LLM Completion Routers
LLM Function Calling Routers
Semantic Routers
Zero Shot Classification Routers
Language Classification Routers
Below is an example of LLM Completion Router
===========================================
from langchain_anthropic import ChatAnthropic
from langchain_core.output_parsers import StrOutputParser
from langchain_core.prompts import PromptTemplate
# Set up the LLM Chain to return a single word based on the query,
# and based on a list of words we provide to it in the prompt template
llm_completion_select_route_chain = (
PromptTemplate.from_template("""
Given the user question below, classify it as either
being about `LangChain`, `Anthropic`, or `Other`.

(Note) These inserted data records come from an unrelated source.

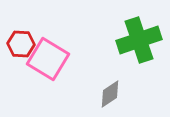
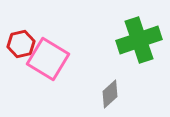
red hexagon: rotated 16 degrees counterclockwise
gray diamond: rotated 8 degrees counterclockwise
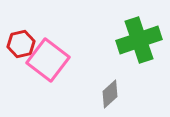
pink square: moved 1 px down; rotated 6 degrees clockwise
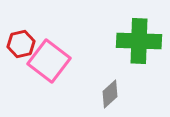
green cross: moved 1 px down; rotated 21 degrees clockwise
pink square: moved 1 px right, 1 px down
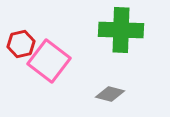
green cross: moved 18 px left, 11 px up
gray diamond: rotated 56 degrees clockwise
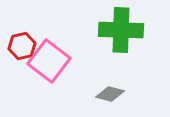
red hexagon: moved 1 px right, 2 px down
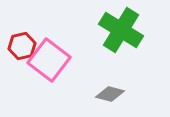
green cross: rotated 30 degrees clockwise
pink square: moved 1 px up
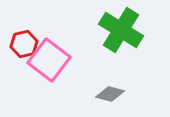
red hexagon: moved 2 px right, 2 px up
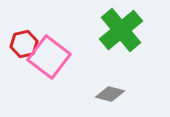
green cross: rotated 18 degrees clockwise
pink square: moved 3 px up
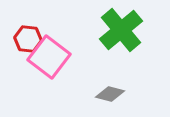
red hexagon: moved 4 px right, 5 px up; rotated 20 degrees clockwise
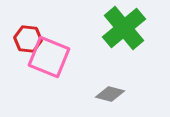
green cross: moved 3 px right, 2 px up
pink square: rotated 15 degrees counterclockwise
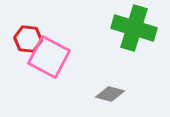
green cross: moved 10 px right; rotated 33 degrees counterclockwise
pink square: rotated 6 degrees clockwise
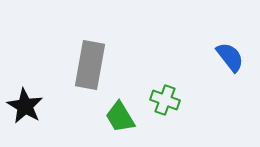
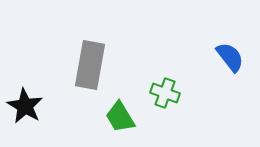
green cross: moved 7 px up
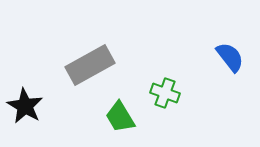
gray rectangle: rotated 51 degrees clockwise
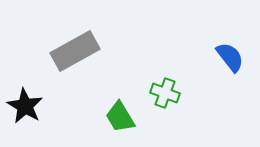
gray rectangle: moved 15 px left, 14 px up
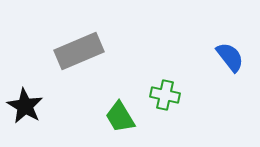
gray rectangle: moved 4 px right; rotated 6 degrees clockwise
green cross: moved 2 px down; rotated 8 degrees counterclockwise
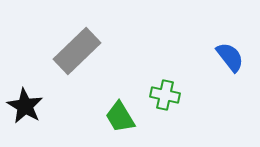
gray rectangle: moved 2 px left; rotated 21 degrees counterclockwise
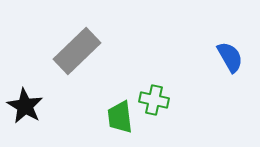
blue semicircle: rotated 8 degrees clockwise
green cross: moved 11 px left, 5 px down
green trapezoid: rotated 24 degrees clockwise
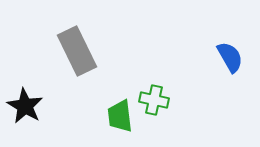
gray rectangle: rotated 72 degrees counterclockwise
green trapezoid: moved 1 px up
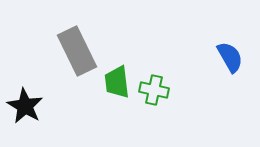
green cross: moved 10 px up
green trapezoid: moved 3 px left, 34 px up
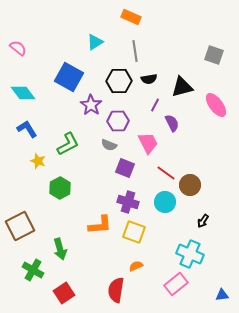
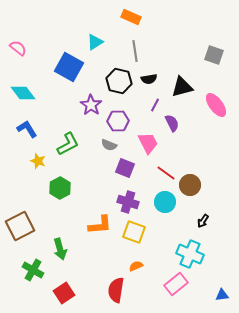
blue square: moved 10 px up
black hexagon: rotated 15 degrees clockwise
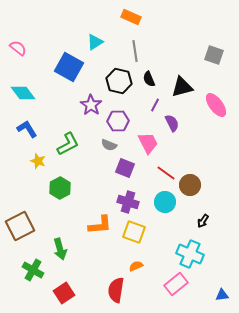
black semicircle: rotated 77 degrees clockwise
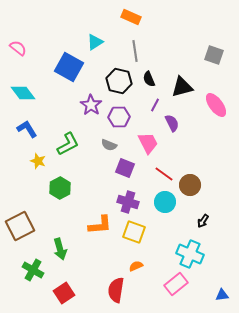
purple hexagon: moved 1 px right, 4 px up
red line: moved 2 px left, 1 px down
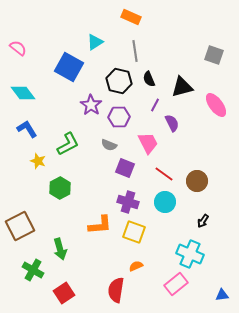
brown circle: moved 7 px right, 4 px up
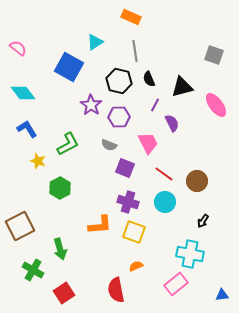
cyan cross: rotated 12 degrees counterclockwise
red semicircle: rotated 20 degrees counterclockwise
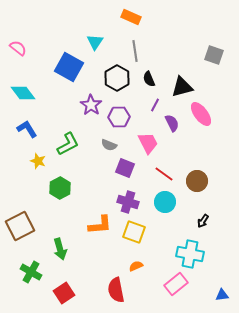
cyan triangle: rotated 24 degrees counterclockwise
black hexagon: moved 2 px left, 3 px up; rotated 15 degrees clockwise
pink ellipse: moved 15 px left, 9 px down
green cross: moved 2 px left, 2 px down
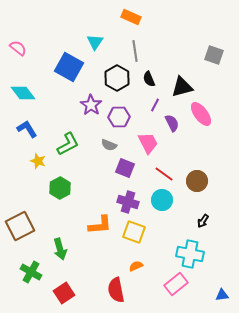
cyan circle: moved 3 px left, 2 px up
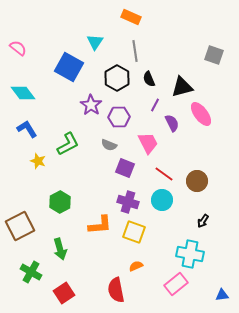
green hexagon: moved 14 px down
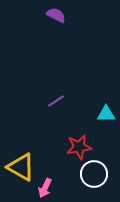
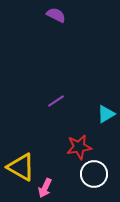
cyan triangle: rotated 30 degrees counterclockwise
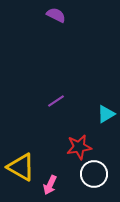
pink arrow: moved 5 px right, 3 px up
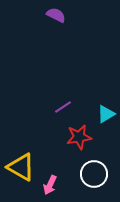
purple line: moved 7 px right, 6 px down
red star: moved 10 px up
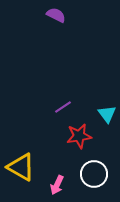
cyan triangle: moved 1 px right; rotated 36 degrees counterclockwise
red star: moved 1 px up
pink arrow: moved 7 px right
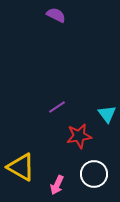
purple line: moved 6 px left
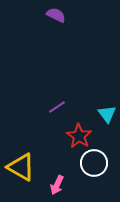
red star: rotated 30 degrees counterclockwise
white circle: moved 11 px up
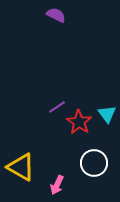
red star: moved 14 px up
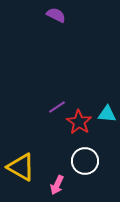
cyan triangle: rotated 48 degrees counterclockwise
white circle: moved 9 px left, 2 px up
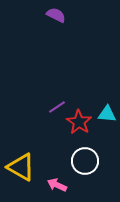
pink arrow: rotated 90 degrees clockwise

Do not respond with more than one word.
<question>
{question}
</question>
Classification:"""
)
| ChatAnthropic(model_name="claude-3-haiku")
| StrOutputParser()
)
# We setup an IF/Else condition to route the query to the correct chain
# based on the LLM completion call above
def route_to_chain(route_name):
if "anthropic" == route_name.lower():
return anthropic_chain
elif "langchain" == route_name.lower():
return langchain_chain
else:
return general_chain
...
# Later on in the application, we can use the response from the LLM
# completion chain to control (i.e route) the flow of the application
# to the correct chain via the route_to_chain method we created
route_name = llm_completion_select_route_chain.invoke(user_query)
chain = route_to_chain(route_name)
chain.invoke(user_query)
LLM Function Calling Router / Pedantic Router
=============================================
This leverages the function-calling ability of LLMs to pick a route to traverse. The different routes are set up as functions with appropriate descriptions in the LLM Function Call. Then, based on the query passed to the LLM, it is able to return the correct function (i.e route), for us to take.
Semantic Router
This router type leverages embeddings and similarity searches to select the best route to traverse.
Each route has a set of example queries associated with it, that become embedded and stored as vectors. The incoming query gets embedded also, and a similarity search is done against the other sample queries from the router. The route which belongs to the query with the closest match gets selected.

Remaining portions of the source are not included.